A “pastoral plan” being advanced by the Archdiocese of Boston, designed to keep all of its 288 churches open while consolidating them into 135 “collaboratives,” will combine the historic Our Lady of Good Voyage Church with Holy Family Parish and its St. Ann’s Church.
But the proposal is also forcing the resignation of both local pastors, Holy Family’s the Rev. John Kiley and the 82-year-old Rev. Eugene Alves, who has led Our Lady’s and been the church’s driving force for nearly 40 years.
In its announcement, the archdiocese emphasized that each parish in a “collaborative” will “continue to keep its own identity,” but that each collaborative will be led by a single pastor.
While all of the current pastors have been told to resign, each can also apply to head their new or another collaborative as well.
But Alves — who has himself been an enormous part of Our Lady of Good Voyage’s identity in his 38 years as pastor and kept alive many of the church’s Portuguese ethnic traditions, including the annual Crowning of Our Lady procession and ceremonies, carrillon bell concerts, and many other events — told church-goers last weekend that he would not be applying to lead both parishes within the new collaborative.
Both Alves and Kiley — along with other pastors involved in the collaborative consolidation across the archdiocese — are expected to continue to serve in their current positions until next June as part of the transition.

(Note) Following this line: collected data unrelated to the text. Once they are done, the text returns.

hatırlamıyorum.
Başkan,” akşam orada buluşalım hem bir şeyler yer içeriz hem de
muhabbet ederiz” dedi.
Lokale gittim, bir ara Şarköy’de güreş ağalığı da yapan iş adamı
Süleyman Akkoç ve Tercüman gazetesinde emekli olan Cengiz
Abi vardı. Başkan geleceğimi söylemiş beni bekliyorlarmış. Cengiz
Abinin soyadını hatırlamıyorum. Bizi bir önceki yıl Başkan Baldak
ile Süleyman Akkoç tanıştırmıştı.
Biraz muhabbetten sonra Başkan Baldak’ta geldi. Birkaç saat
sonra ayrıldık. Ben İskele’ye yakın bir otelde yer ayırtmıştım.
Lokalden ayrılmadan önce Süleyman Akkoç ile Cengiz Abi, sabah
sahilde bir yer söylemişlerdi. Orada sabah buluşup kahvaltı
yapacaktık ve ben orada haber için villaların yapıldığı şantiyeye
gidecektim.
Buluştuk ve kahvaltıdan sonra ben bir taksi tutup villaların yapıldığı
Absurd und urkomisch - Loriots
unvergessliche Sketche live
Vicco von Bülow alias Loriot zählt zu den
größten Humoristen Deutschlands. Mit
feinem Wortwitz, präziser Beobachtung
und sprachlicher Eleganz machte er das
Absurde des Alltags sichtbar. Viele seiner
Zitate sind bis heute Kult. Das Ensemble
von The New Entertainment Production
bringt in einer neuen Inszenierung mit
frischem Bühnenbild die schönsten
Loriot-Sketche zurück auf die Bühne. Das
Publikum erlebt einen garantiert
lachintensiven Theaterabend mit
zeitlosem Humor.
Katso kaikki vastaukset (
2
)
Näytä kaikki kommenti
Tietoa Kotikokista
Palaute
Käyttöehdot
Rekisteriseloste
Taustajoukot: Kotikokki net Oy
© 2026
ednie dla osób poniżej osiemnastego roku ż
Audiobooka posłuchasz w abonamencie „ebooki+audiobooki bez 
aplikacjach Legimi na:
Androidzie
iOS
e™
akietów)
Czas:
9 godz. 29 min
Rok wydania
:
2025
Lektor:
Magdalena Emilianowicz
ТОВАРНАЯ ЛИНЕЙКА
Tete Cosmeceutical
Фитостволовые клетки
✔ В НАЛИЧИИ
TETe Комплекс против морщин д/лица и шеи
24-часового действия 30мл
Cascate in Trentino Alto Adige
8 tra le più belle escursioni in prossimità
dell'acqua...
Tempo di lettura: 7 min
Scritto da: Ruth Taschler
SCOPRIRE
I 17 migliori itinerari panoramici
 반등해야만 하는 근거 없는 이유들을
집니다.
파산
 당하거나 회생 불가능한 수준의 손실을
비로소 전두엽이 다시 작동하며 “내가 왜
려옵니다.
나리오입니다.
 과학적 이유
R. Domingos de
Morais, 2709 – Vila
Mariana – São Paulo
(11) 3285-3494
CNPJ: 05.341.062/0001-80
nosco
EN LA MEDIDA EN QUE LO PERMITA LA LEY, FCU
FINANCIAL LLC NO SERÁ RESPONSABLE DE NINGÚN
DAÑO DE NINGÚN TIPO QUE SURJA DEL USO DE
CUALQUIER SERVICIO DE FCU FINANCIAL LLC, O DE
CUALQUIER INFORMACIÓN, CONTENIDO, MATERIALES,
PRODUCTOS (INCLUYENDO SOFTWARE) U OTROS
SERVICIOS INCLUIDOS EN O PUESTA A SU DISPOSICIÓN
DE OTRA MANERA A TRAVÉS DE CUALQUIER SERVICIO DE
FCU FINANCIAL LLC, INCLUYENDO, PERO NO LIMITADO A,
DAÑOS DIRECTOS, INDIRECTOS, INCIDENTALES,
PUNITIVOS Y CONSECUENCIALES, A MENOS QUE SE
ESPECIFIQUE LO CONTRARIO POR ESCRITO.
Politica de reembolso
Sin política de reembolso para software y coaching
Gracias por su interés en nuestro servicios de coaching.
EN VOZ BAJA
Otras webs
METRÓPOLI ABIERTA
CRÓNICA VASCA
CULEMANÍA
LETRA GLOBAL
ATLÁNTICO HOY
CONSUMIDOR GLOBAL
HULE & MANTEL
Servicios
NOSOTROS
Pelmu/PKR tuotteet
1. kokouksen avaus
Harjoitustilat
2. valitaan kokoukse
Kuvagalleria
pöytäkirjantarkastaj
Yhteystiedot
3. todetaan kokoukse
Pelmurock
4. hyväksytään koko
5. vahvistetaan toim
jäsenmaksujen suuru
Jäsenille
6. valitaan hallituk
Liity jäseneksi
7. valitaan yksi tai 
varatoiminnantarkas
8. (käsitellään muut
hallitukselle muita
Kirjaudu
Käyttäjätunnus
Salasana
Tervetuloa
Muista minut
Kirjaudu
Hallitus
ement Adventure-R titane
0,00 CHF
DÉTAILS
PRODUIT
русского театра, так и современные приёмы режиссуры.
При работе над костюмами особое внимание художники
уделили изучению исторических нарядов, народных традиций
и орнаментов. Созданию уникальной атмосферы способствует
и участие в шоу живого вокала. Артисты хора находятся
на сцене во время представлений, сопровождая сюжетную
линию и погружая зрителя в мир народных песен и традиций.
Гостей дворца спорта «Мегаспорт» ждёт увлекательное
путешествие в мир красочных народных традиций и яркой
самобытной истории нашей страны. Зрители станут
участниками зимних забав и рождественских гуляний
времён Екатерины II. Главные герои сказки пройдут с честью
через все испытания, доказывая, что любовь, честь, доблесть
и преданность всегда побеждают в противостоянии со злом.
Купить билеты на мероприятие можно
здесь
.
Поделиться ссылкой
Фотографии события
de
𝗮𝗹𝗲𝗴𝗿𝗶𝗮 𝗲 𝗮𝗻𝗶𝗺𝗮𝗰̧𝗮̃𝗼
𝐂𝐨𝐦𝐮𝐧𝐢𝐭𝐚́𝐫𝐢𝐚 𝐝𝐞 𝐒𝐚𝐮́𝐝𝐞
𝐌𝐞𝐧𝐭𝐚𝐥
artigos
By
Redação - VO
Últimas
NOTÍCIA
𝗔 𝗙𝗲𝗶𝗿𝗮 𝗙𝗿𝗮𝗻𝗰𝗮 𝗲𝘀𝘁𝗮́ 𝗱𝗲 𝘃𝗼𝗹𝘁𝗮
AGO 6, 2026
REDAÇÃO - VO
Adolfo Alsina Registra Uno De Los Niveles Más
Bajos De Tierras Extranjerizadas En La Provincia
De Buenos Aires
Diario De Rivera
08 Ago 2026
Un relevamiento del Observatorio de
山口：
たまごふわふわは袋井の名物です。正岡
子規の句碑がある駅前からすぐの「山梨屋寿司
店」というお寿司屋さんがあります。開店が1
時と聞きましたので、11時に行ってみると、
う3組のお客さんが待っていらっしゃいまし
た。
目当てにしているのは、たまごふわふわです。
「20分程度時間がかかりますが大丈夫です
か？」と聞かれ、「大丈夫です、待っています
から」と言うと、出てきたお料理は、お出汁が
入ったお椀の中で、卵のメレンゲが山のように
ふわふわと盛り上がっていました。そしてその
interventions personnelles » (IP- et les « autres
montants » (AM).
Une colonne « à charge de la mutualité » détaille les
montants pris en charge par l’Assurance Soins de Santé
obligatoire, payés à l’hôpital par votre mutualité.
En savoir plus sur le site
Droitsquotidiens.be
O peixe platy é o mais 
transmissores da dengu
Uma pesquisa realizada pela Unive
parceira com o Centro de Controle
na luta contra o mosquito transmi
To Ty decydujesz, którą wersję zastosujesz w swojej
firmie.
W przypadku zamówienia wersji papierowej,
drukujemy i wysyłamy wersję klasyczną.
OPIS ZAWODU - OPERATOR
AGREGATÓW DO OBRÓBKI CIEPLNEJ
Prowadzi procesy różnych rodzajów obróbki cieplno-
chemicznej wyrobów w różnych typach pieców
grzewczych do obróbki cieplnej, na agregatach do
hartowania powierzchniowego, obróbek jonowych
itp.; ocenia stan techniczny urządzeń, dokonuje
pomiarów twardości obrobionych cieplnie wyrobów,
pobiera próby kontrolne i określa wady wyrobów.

Neither Alves nor Kiley, who succeeded the Rev. Ronald Gariboldi as pastor at Holy Family when the latter retired in 2011, could be reached for comment Friday.
Kiley was on vacation Friday, a church receptionist said, but in a message to parishioners included in the parish bulletins, he outlined aspects of the changes.
“...We will now begin several months of important preparation so that these ... collaboratives can begin on June 3, 2014,” he wrote.